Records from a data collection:
*** Block opens ***

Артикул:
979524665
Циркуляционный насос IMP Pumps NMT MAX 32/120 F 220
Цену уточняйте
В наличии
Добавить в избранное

*** Block closes ***
*** Block opens ***

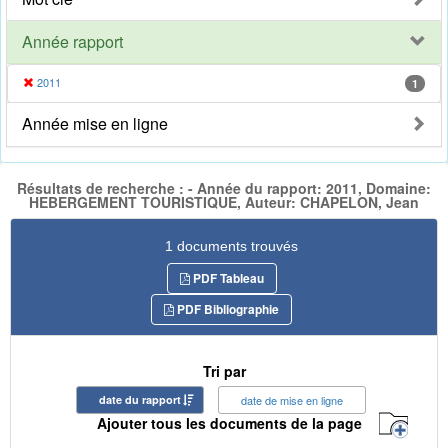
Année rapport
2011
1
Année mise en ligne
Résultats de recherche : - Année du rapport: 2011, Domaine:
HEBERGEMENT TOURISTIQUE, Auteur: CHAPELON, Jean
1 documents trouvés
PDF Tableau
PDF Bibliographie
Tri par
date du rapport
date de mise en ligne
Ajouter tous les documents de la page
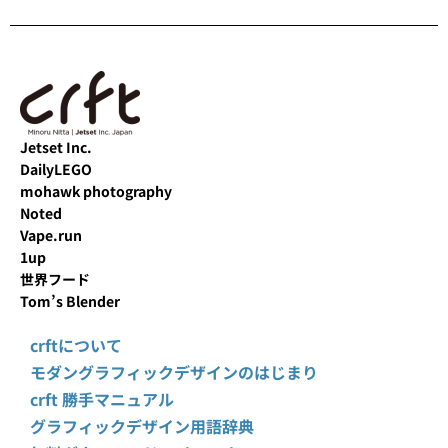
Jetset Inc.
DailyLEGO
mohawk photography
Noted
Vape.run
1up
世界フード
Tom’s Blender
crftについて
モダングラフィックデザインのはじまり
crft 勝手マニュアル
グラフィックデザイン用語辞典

*** Block closes ***

Your task:
Among the records, find every line with the word "ligne" and copy it.

Reply to the exercise:
Année mise en ligne
date de mise en ligne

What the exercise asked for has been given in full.